The Yuanyang Springs consist of two springs; the water of each spring has a distinctive color: one is a clear green, the other is turbid blue. Chemical analysis of their waters has shown that the composition is the same. The springs are approximately the same size. The surface pool is a rounded three-corner shape with a baseline of 21 meters and height of 30 meters.

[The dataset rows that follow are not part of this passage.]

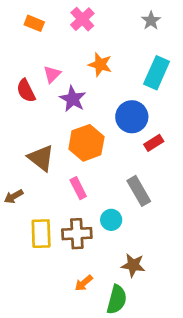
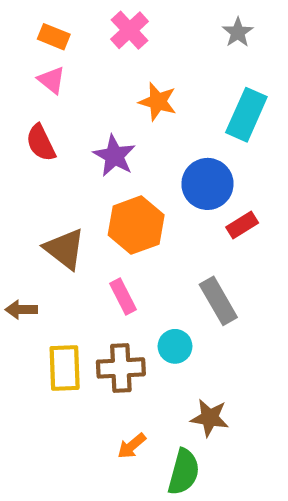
pink triangle: (52, 74) -> (52, 80), moved, turned -36
brown arrow: (14, 196) -> (21, 310), turned 30

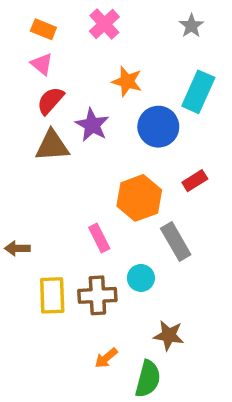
red semicircle: (41, 143) -> (50, 101), moved, turned 68
blue circle: (207, 184) -> (158, 127), moved
orange hexagon: (136, 225) -> (139, 198), moved
brown triangle: (65, 249) -> (52, 146), moved, turned -42

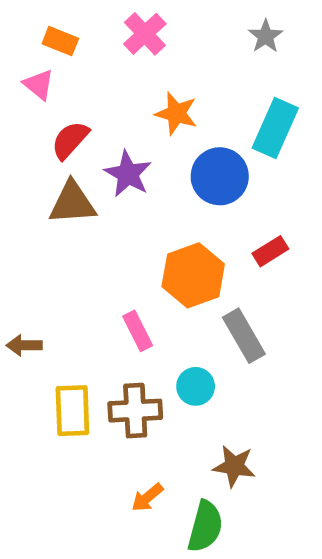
pink triangle: (42, 64) -> (39, 85), moved

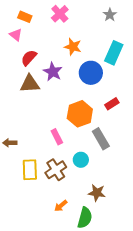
brown cross: (135, 411) -> (56, 170), turned -30

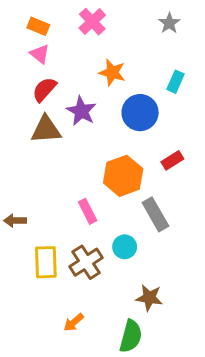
pink triangle: (16, 35) -> (40, 54), moved
cyan rectangle: (114, 53) -> (175, 82), size x0.6
orange arrow: (61, 206) -> (74, 322), moved

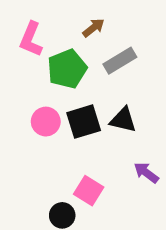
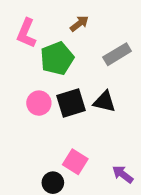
gray rectangle: (120, 61) -> (117, 54), moved
purple arrow: (146, 173) -> (123, 174), moved

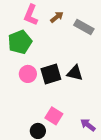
pink L-shape: (26, 33) -> (31, 15), moved
gray rectangle: (117, 54) -> (84, 27), moved, turned 60
green pentagon: (57, 58) -> (20, 42), moved

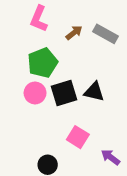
brown arrow: (57, 17) -> (74, 33), moved
green pentagon: (20, 42) -> (43, 63), moved
pink square: (54, 116) -> (78, 137), moved

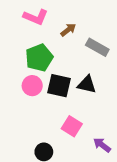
pink L-shape: (39, 19) -> (36, 17), turned -90
gray rectangle: (105, 34) -> (97, 47), moved
black square: (64, 93) -> (59, 86), turned 30

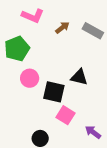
gray rectangle: (97, 47) -> (93, 31), moved
green pentagon: (39, 58) -> (17, 49), moved
black square: (59, 86) -> (54, 92), moved

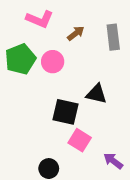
gray rectangle: (93, 31) -> (113, 37), turned 54
pink circle: (30, 78) -> (53, 62), moved

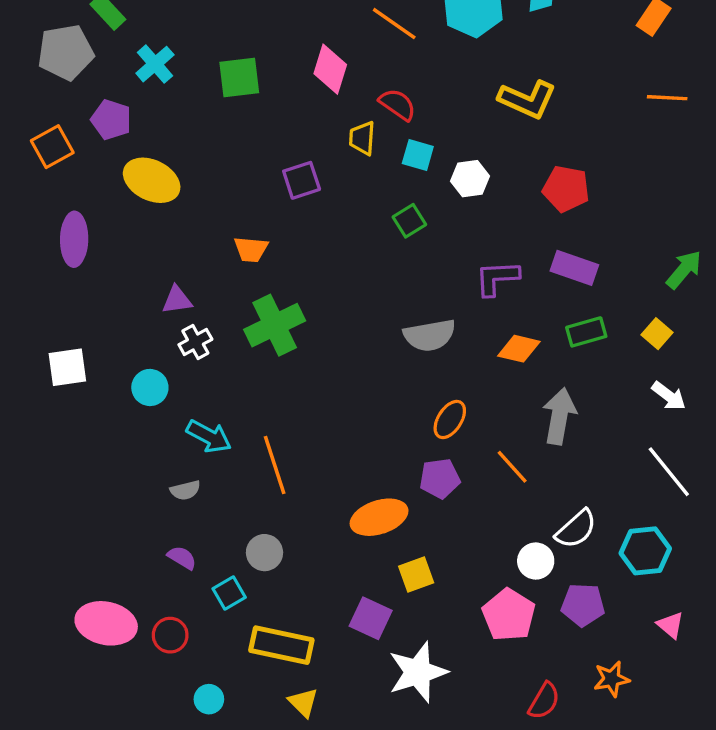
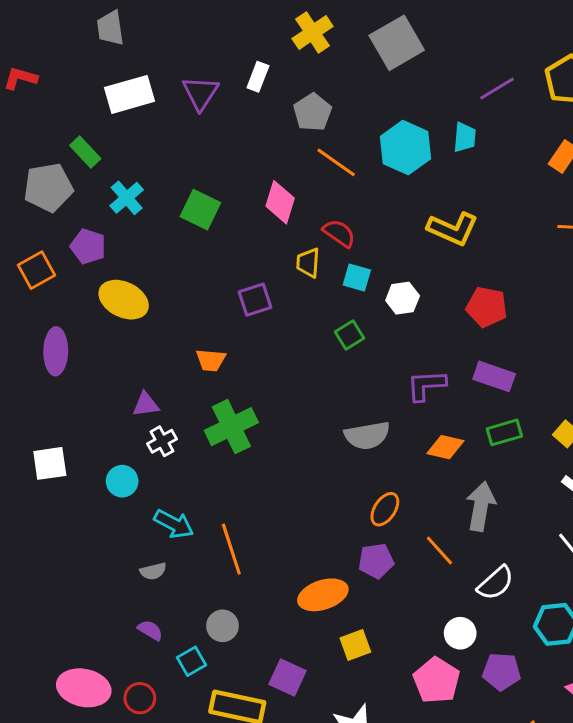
green square: (239, 78) -> (200, 210), turned 33
white semicircle: (576, 529) -> (496, 583), moved
purple square: (371, 618) -> (287, 677), moved

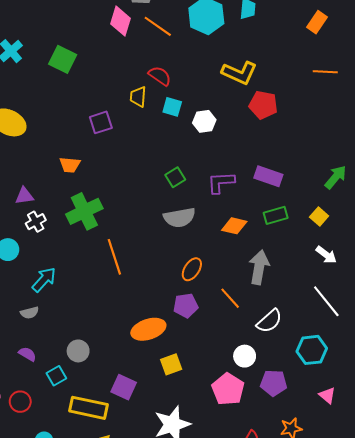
pink diamond: (280, 202) -> (121, 21), moved
red pentagon: (487, 307) -> (263, 105), moved
green square: (349, 335) -> (175, 177), moved
cyan arrow: (174, 524) -> (44, 280), turned -76
orange line: (231, 549) -> (114, 257), moved

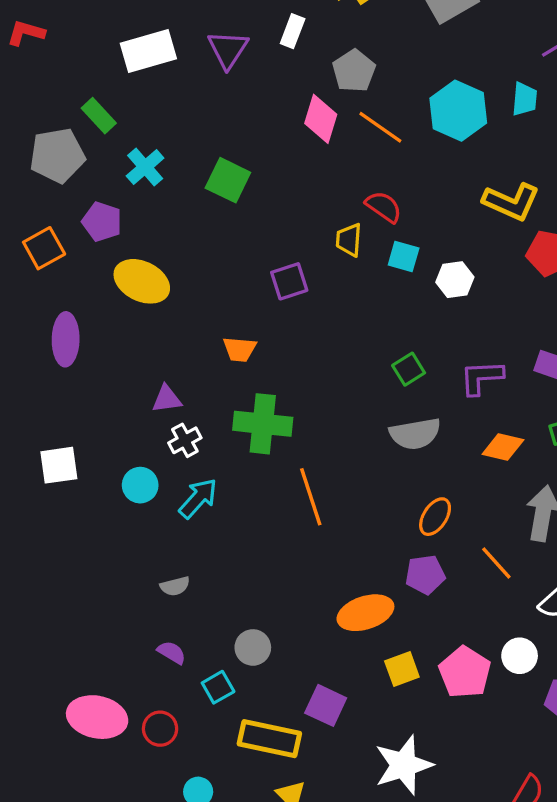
green cross: (84, 211) -> (263, 424), turned 32
cyan arrow: (44, 280) -> (198, 498), moved
pink pentagon: (228, 389) -> (465, 672), moved

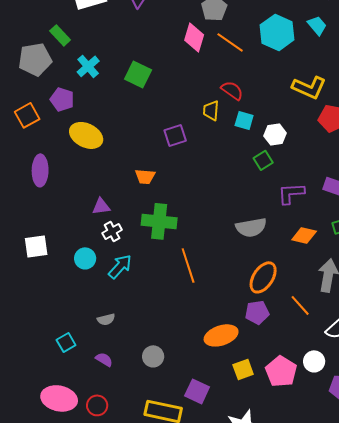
cyan trapezoid: (525, 99) -> (317, 25), turned -45
green square: (409, 369) -> (263, 160), moved
orange ellipse: (435, 517) -> (263, 277), size x1.4
cyan square: (218, 687) -> (66, 342), moved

At certain times of the year, the water backflows.

===Peak-cluster depressions===
The term "Karst Fengcong" or karst peak cluster is a term created by Chinese scholars to classify karst by the hill or peak density. The term "Peak-cluster depression" describes the land form that combines peak-clusters and closed depressions, which are the two basic features of Fengcong.